◆ Task instructions ◆
Find every line of the listing below where "outside" appears, and copy it.

◆ Information provided ◆
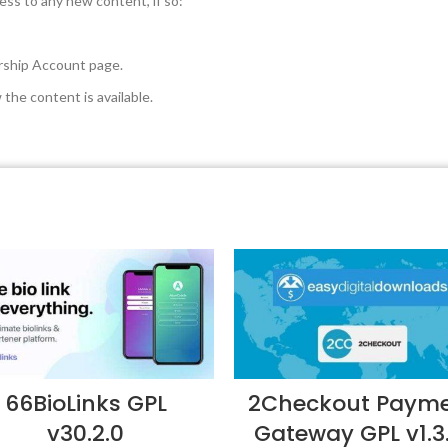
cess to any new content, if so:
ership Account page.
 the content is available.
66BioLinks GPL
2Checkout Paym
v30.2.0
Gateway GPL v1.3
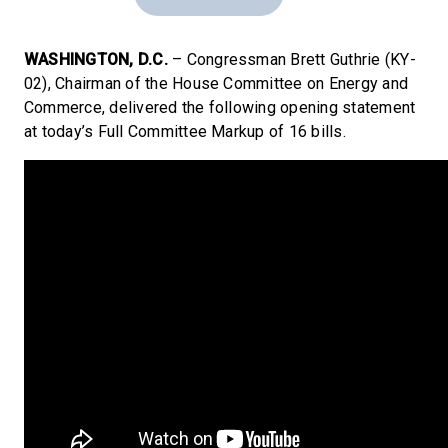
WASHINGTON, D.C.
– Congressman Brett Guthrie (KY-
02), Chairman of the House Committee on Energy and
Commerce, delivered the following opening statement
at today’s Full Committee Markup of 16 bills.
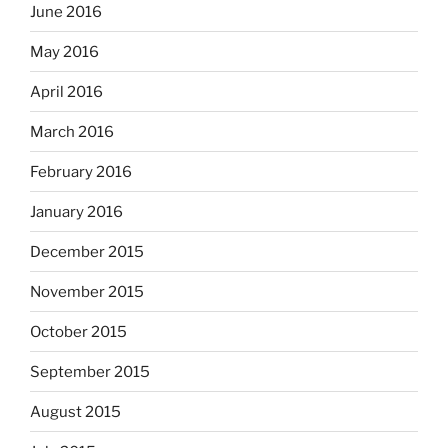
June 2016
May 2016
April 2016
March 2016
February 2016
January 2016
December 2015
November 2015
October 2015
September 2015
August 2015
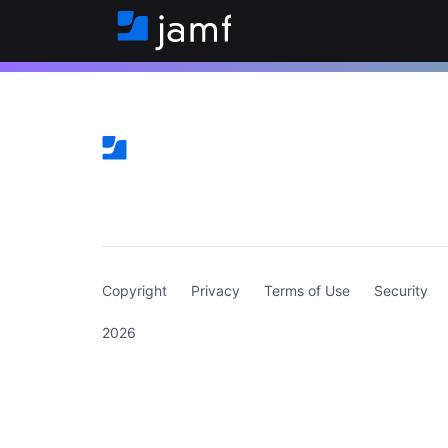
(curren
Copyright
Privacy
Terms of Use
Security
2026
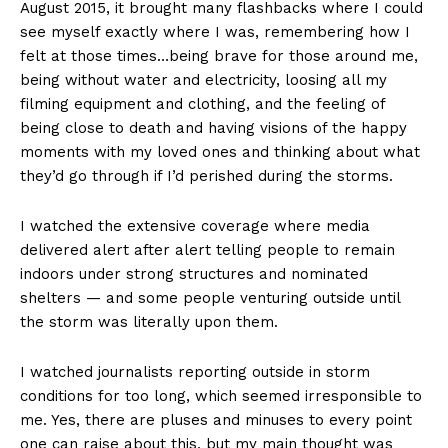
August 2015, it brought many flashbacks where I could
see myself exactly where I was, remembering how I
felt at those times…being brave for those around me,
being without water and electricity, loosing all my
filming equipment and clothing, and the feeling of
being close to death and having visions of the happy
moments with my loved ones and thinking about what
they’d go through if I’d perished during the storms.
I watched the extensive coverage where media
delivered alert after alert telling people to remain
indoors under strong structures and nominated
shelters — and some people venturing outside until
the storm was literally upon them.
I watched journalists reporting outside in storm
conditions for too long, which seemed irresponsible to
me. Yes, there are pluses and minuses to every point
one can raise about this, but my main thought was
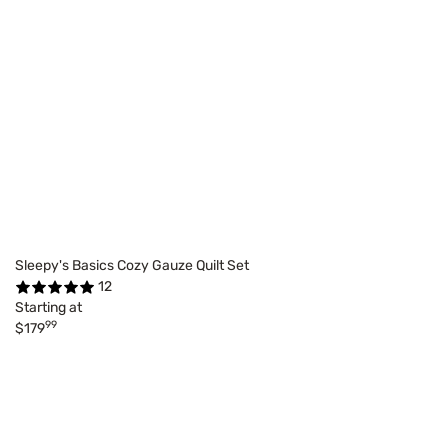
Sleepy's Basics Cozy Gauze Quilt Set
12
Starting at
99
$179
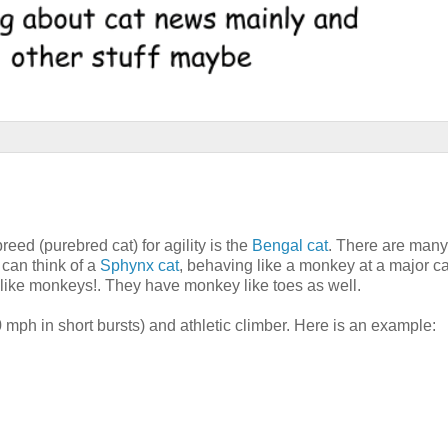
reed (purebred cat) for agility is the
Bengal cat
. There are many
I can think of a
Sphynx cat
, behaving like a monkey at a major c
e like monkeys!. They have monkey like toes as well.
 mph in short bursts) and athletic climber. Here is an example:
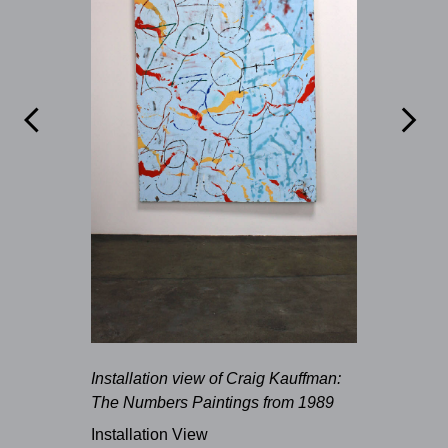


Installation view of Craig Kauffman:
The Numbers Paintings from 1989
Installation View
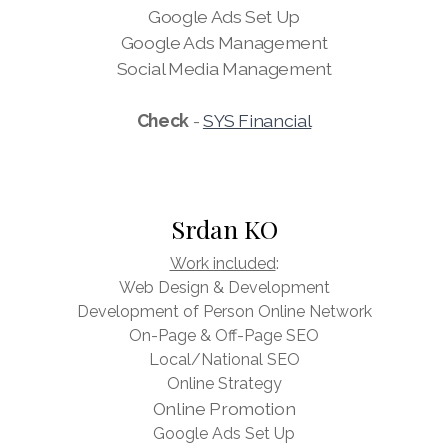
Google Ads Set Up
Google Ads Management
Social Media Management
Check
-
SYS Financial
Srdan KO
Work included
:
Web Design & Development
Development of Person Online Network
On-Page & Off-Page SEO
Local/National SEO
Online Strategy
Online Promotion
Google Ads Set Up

◆ Result ◆
shelters — and some people venturing outside until
I watched journalists reporting outside in storm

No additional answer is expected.